On the other hand, by the properties of the weight functions, calculations show that
\begin{equation}
s^3\theta^3 \frac{(x-x_0)^2}{a}e^{2s\varphi}
\leq C s^2\theta^2 e^{-2s\Phi}, \quad
 \forall (t,x)\in(0,T)\times(\tilde{\alpha},\tilde{\beta})
\label{star}
\end{equation}
for a positive constant $C$.
In addition, arguing as in the proof of Caccioppoli inequality \ref{Caccioppoli},
one can easily show that
\begin{equation}
\int_0^{T}\!\int_{\tilde{\alpha}}^{\tilde{\beta}} s\theta [
U_x^2+V_x^2]e^{2s\varphi}dx dt  \leq
C\int_0^T\!\int_{\omega} s^3\theta^3 [ U^2+V^2e^{-2s\Phi}dx dt,
\label{2star}
\end{equation}
for some constant $C>0$.

By \eqref{star} and \eqref{2star} we can find a positive constant $C$ such that
\begin{equation}
\begin{aligned}
&\int_0^{T}\!\int_{\tilde{\alpha}}^{\tilde{\beta}}
\Big[s\theta a(U_x^2+V_x^2)+s^3 \theta^3\frac{(x-x_0)^2}{a}(U^2+V^2)\Big]
 e^{2s\varphi}\,dx\,dt\\
& \leq C\int_0^T\!\int_{\omega}s^3\theta^3[U^2 + V^2]e^{-2s\Phi}\,dx\,dt.
\end{aligned}\label{II}
\end{equation}
Thus \eqref{I} and \eqref{II} imply
\begin{equation}
\begin{aligned}
&\int_0^{T}\!\int_{\tilde{\alpha}}^{1} \Big[s\theta a(U_x^2+V_x^2)

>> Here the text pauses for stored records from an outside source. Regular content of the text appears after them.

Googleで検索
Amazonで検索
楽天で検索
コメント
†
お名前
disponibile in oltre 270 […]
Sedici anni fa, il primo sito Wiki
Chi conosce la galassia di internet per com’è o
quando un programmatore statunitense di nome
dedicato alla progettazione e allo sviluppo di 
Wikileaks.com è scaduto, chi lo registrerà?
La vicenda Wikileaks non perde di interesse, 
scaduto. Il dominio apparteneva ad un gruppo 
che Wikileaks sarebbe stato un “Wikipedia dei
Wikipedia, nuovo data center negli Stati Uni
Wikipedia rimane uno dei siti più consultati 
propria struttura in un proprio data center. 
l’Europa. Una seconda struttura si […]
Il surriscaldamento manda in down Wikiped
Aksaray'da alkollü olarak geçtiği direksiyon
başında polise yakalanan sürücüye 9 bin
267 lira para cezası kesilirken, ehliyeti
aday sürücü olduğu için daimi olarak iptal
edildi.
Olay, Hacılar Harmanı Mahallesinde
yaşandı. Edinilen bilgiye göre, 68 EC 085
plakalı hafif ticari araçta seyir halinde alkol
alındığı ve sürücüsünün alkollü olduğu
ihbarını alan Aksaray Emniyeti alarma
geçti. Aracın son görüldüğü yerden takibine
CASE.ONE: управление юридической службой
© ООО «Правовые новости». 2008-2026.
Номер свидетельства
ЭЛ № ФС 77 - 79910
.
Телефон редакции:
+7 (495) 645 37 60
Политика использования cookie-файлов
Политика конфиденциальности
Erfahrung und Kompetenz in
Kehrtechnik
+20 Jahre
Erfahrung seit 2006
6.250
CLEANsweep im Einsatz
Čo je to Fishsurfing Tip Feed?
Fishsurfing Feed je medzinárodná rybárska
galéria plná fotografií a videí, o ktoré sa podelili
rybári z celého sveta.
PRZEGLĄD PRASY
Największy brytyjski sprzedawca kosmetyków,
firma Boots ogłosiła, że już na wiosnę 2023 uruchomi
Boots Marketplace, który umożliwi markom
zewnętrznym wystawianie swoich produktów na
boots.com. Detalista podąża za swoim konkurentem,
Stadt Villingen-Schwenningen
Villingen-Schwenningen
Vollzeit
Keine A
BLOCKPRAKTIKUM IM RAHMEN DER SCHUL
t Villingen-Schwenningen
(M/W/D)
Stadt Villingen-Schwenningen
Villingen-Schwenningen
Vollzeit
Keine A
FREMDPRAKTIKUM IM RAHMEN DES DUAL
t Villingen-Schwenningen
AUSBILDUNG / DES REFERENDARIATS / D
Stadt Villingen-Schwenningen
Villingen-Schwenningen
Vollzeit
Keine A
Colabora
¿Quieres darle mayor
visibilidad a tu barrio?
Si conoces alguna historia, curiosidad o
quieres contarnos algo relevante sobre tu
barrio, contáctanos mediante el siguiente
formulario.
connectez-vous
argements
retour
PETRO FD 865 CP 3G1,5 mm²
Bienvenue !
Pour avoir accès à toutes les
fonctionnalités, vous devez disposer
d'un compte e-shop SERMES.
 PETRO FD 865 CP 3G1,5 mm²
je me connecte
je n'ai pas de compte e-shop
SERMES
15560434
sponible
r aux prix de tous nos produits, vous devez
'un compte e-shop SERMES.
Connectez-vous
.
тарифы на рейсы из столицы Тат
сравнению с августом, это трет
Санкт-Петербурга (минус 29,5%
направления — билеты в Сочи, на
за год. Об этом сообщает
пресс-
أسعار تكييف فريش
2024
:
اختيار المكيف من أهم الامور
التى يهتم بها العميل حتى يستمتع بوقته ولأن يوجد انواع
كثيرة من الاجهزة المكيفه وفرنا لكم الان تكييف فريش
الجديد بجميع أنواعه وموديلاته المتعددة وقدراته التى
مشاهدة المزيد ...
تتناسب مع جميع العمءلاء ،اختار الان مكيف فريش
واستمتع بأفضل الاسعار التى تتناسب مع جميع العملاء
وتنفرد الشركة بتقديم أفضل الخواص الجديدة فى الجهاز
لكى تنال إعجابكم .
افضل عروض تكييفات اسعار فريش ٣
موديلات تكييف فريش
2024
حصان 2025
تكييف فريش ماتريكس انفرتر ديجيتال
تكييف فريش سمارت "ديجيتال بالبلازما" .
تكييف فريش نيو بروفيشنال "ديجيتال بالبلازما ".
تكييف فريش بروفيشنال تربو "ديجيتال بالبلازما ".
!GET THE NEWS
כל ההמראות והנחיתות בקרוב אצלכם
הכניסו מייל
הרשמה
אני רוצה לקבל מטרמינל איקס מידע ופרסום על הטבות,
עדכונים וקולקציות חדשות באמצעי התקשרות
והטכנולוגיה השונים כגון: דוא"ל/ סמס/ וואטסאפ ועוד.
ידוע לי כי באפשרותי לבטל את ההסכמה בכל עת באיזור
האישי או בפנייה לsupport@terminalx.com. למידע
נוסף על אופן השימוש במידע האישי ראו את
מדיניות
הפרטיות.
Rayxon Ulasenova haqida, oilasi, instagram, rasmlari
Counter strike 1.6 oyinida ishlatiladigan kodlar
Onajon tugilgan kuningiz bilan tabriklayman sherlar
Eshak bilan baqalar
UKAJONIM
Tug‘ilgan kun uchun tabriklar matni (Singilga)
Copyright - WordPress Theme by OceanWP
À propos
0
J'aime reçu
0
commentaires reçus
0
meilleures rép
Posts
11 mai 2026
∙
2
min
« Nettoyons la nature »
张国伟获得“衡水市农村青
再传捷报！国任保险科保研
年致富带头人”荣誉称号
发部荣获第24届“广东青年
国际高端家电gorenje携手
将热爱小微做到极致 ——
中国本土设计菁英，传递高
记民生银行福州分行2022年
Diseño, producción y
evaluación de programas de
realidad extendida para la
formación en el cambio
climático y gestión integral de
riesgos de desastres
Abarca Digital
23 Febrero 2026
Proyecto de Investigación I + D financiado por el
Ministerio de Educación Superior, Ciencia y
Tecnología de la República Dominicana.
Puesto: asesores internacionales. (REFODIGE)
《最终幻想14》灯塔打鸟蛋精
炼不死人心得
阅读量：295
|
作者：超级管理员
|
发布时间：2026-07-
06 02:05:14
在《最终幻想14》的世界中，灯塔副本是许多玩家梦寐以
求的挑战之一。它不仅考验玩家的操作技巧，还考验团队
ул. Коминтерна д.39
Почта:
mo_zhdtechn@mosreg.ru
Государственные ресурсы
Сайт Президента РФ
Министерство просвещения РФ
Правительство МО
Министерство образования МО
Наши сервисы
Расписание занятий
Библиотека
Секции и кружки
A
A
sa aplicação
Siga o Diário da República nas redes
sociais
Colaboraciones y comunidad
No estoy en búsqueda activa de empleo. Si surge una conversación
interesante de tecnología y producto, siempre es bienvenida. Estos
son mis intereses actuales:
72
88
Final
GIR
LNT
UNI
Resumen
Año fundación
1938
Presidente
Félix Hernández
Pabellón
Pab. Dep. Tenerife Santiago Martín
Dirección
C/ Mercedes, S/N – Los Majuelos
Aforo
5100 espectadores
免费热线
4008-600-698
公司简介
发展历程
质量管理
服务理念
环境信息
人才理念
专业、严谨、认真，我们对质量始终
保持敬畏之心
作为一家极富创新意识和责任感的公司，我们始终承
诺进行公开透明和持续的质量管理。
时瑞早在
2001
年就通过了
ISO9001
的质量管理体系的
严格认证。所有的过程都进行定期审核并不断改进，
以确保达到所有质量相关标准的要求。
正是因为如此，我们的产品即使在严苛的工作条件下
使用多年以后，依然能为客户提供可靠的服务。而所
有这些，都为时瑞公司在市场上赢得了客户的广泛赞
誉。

 +s^3 \theta^3\frac{(x-x_0)^2}{a}(U^2+V^2)\Big]e^{2s\varphi}\,dx\,dt\\
& \leq C\int_0^T\!\int_{\omega}s^3\theta^3[U^2 + V^2]e^{-2s\Phi}\,dx\,dt,
\end{aligned}\label{III}
\end{equation}
for a positive universal constant $C$ and for $s$ large enough.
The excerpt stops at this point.